Reputation: 327
I'm using Airflow(GCP Composer) now.
I know it has GCS hook and I can download some GCS files.
But I'd like to read a file partially.
Can I use this python logic with PythonOperator in DAG?
from google.cloud import storage
def my_func():
client = storage.Client()
bucket = client.get_bucket("mybucket")
blob = bucket.get_blob("myfile")
data = blob.download_as_bytes(end=100)
return data
In Airflow task, is direct Client API call which is not using hooks forbidden?
Upvotes: 1
Views: 749
Reputation: 15931
You can but a more Airflowy to handle missing functionality in the hook is to extend the hook:
from airflow.providers.google.cloud.hooks.gcs import GCSHook
class MyGCSHook(GCSHook):
def download_bytes(
self,
bucket_name: str,
object_name: str,
end:str,
) -> bytes:
client = self.get_conn()
bucket = client.bucket(bucket_name)
blob = bucket.blob(blob_name=object_name)

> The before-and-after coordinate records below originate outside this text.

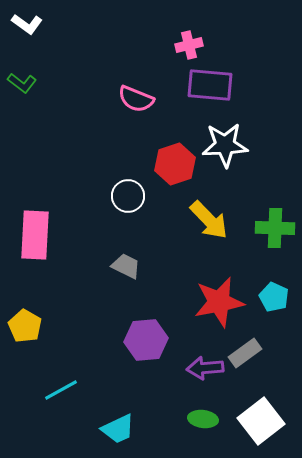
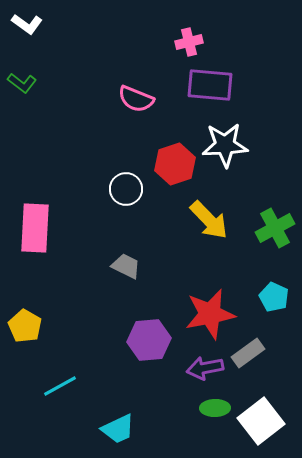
pink cross: moved 3 px up
white circle: moved 2 px left, 7 px up
green cross: rotated 30 degrees counterclockwise
pink rectangle: moved 7 px up
red star: moved 9 px left, 12 px down
purple hexagon: moved 3 px right
gray rectangle: moved 3 px right
purple arrow: rotated 6 degrees counterclockwise
cyan line: moved 1 px left, 4 px up
green ellipse: moved 12 px right, 11 px up; rotated 8 degrees counterclockwise
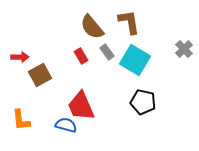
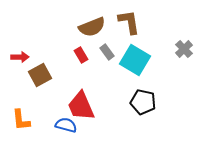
brown semicircle: rotated 72 degrees counterclockwise
red rectangle: moved 1 px up
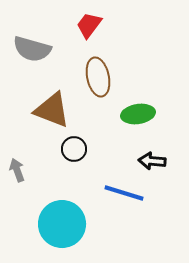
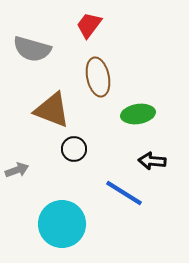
gray arrow: rotated 90 degrees clockwise
blue line: rotated 15 degrees clockwise
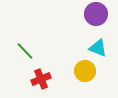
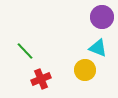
purple circle: moved 6 px right, 3 px down
yellow circle: moved 1 px up
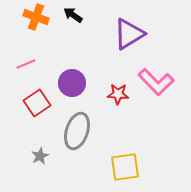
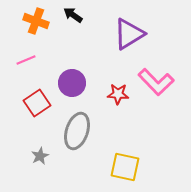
orange cross: moved 4 px down
pink line: moved 4 px up
yellow square: rotated 20 degrees clockwise
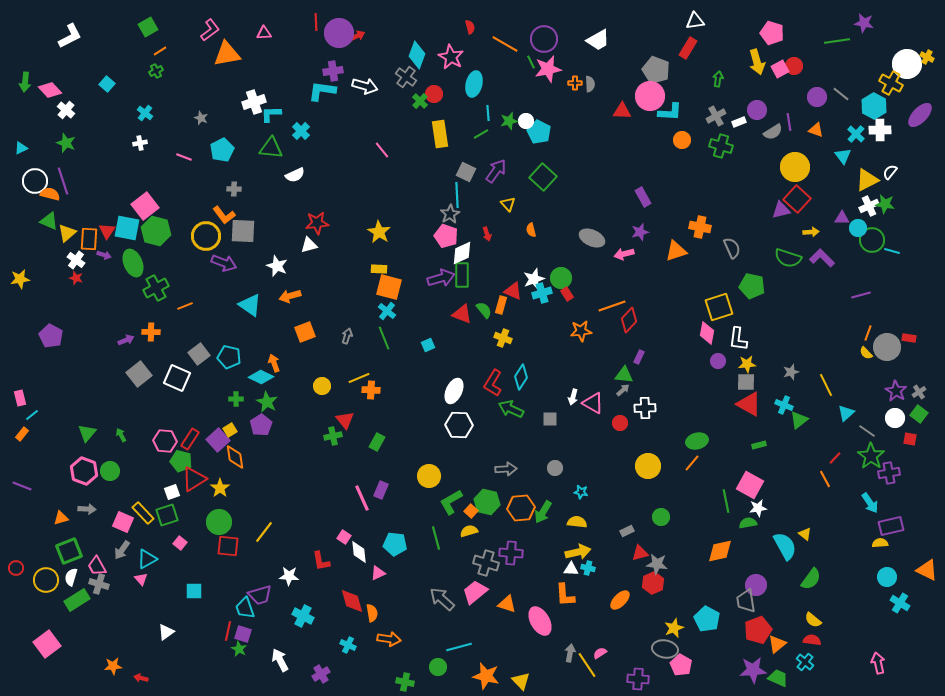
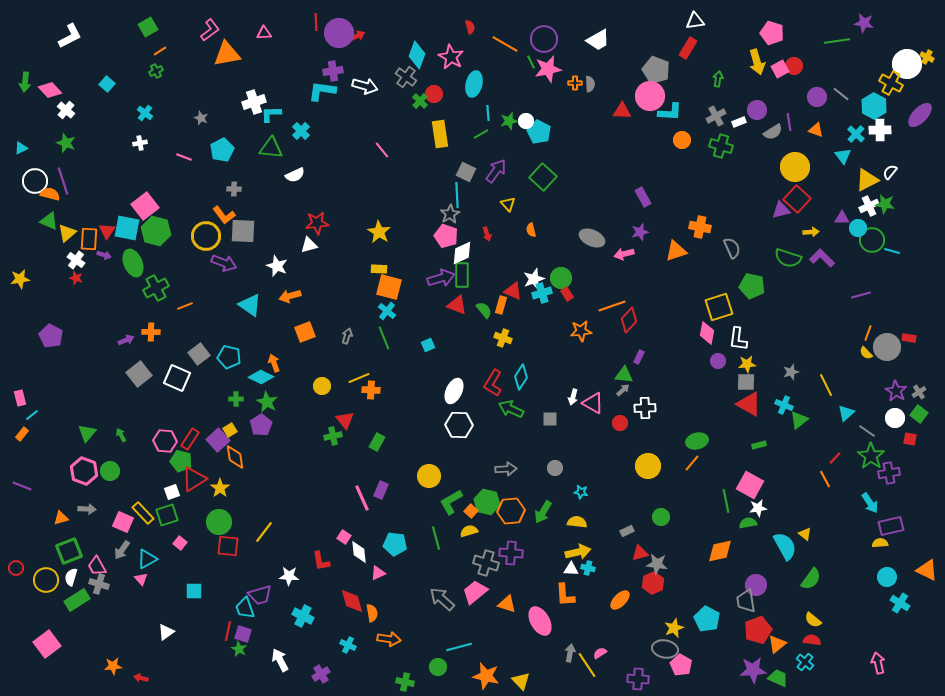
red triangle at (462, 314): moved 5 px left, 9 px up
orange hexagon at (521, 508): moved 10 px left, 3 px down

return blob.download_as_bytes(end=end)
Then you can use the hook function in PythonOperator or in a custom operator.
To note that GCSHook
has download function as you mention.
What you may have missed is that if you don't provide filename it will download as bytes (see source code). It doesn't allow to configure the end
parameter as you expect but this should be an easy fix to PR for Airflow if you are looking to contributing to Airflow open source.
Upvotes: 2